METHODS1. Human UCB CD(34)(+) cells were incubated in the system containing UCB MSCs, HGFs and serum free medium. 2. The surface markers (CD(34)(+), CD(34)(+)CD(38)(-), CD(34)(+)CD(3)(+), CD(34)(+)CD(19)(+), CD(34)(+)CD(33)(+), CD(34)(+)CD(41a)(+)) on expanded UCB cells were examined by flow cytometry on the 6th and 12th days. 3. The expanded and unexpanded cells were cultured in semi-solid culturing system and checked for colony forming units of granulocyte and macrophage (CFU-GM), erythroid burst-forming unit (BFU-E), colony forming units of granulocyte- erythrocyte-megakaryocyte-macrophage (CFU-Mix) and colony forming units of high-proliferative potential (CFU-HPP).
RESULTS1. The expansion folds of CD(34)(+)CD(38)(-) cells from UCB MSCs + HGFs groups on the 6th and 12th days were 159.43 and 436.68, respectively. Interestingly, the percentage of CD(34)(+)CD(38)(-) cells declined in HGFs group after expanding for 12 days, but it rose to 9.98% in the UCB MSCs + HGFs group. 2. Colony forming capacity of expanded UCB cells showed that the folds of CFU-Mix and CFU-HPP of UCB MSCs + HGFs group increased from day 6 to day 12, but the folds decreased in the HGFs group. 3. From day 0 to day 12, CD(34)(+)CD(33)(+) cells and CD(34)(+)CD(41a)(+) cells were amplified gradually, but CD(34)(+)CD(19)(+) and CD(34)(+)CD(3)(+) cells decreased gradually, and in UCB MSCs + HGFs group this phenomenon was more significant than that in HGFs group.

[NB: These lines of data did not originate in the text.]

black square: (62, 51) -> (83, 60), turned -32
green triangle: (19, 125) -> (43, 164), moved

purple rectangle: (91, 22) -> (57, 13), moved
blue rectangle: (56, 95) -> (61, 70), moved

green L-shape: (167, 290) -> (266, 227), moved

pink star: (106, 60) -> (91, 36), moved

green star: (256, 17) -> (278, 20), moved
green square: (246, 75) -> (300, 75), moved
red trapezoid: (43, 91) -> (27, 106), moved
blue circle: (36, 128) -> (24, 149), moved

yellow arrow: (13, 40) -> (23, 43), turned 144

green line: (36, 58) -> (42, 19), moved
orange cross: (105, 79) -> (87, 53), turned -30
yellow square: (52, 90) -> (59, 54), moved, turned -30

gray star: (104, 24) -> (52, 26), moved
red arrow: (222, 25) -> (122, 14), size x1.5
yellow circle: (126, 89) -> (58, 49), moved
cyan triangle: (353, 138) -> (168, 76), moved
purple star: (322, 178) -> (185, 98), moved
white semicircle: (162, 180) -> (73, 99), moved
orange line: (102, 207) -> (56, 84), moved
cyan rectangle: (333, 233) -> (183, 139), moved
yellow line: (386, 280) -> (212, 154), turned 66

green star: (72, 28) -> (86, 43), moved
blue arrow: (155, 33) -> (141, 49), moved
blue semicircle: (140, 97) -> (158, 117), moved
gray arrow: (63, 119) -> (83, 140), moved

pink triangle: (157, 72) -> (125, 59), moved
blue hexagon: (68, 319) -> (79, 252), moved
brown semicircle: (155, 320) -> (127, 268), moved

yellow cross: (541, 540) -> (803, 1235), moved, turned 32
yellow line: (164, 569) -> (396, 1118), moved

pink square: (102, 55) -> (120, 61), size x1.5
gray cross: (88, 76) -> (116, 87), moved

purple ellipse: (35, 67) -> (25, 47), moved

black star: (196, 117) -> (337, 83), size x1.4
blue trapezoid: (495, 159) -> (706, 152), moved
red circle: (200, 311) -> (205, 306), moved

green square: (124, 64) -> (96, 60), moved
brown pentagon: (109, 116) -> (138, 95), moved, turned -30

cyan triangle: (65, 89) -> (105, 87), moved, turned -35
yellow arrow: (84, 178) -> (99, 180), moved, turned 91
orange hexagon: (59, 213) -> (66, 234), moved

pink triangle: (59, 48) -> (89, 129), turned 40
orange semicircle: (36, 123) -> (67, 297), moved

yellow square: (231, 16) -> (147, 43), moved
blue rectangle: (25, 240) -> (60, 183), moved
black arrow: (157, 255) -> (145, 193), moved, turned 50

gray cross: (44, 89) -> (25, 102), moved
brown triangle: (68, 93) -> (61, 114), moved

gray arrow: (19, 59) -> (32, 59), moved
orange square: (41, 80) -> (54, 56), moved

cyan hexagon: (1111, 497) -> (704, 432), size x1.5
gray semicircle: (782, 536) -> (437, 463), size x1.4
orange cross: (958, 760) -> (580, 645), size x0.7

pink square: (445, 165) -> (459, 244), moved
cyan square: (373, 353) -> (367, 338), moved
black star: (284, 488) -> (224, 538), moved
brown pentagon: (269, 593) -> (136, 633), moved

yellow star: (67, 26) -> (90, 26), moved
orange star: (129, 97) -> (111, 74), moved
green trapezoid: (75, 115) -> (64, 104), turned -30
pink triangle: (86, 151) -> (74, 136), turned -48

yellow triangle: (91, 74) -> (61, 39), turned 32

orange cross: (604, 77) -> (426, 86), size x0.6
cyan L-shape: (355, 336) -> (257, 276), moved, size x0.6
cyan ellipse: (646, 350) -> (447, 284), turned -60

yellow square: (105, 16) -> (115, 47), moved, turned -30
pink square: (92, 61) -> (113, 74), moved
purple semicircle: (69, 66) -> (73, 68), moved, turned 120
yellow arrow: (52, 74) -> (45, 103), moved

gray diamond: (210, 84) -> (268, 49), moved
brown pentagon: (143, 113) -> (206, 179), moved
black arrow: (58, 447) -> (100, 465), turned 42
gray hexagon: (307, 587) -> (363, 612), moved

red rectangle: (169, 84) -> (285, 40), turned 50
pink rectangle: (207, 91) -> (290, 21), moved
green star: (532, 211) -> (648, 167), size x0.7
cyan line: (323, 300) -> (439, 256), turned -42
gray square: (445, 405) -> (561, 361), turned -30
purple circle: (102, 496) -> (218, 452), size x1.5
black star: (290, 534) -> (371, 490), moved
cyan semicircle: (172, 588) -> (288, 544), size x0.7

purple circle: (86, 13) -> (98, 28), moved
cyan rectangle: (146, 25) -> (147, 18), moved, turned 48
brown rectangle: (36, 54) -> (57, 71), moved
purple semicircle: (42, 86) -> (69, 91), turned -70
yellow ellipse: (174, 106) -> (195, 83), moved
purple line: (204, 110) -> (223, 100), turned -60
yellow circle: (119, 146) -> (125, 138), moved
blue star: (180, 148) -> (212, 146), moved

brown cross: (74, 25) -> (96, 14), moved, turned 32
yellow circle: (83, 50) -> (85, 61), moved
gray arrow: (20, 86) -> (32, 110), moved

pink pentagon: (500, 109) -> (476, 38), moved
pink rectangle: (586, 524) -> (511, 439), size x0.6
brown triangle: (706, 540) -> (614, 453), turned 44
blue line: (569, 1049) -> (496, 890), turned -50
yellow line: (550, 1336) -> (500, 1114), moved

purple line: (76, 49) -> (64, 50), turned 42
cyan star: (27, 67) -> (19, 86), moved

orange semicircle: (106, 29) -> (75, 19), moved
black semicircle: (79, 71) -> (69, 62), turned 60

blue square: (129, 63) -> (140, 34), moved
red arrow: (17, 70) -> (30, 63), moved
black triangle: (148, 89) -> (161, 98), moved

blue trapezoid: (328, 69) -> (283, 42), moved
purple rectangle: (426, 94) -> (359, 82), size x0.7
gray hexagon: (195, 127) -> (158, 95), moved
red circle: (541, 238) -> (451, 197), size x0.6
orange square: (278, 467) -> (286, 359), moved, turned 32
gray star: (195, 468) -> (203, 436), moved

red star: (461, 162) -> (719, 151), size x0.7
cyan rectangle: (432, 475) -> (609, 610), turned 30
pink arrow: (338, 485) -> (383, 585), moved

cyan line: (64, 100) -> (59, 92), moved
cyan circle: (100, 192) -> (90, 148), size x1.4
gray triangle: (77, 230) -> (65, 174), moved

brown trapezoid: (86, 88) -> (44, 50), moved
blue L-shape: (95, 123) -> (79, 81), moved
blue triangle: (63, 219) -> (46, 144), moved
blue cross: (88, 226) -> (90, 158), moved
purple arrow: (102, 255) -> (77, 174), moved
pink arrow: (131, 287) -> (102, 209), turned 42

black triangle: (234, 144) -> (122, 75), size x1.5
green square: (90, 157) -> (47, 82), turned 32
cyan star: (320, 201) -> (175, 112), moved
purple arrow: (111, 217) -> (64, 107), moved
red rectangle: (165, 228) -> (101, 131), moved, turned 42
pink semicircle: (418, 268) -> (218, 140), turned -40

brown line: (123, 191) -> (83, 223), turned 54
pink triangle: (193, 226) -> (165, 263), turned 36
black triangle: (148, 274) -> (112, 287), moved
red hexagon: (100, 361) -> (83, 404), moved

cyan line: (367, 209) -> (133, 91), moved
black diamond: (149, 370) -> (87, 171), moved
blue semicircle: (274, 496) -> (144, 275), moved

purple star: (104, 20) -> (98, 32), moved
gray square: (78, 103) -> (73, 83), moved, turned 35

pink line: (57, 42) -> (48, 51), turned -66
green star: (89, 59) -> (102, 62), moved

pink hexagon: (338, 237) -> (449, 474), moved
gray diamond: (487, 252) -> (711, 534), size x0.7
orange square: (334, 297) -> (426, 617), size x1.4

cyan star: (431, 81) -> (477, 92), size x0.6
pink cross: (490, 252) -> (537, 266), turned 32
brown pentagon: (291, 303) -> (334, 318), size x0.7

CONCLUSION1. UCB MSCs containing system not only has the ability to expand the primitive HSCs but also has the ability to sustain the proliferation of HSCs. 2. UCB MSCs containing system amplified mainly myeloid and megakaryocytoid progenitor subsets. These may have clinical significance in reducing infection and hemorrhage.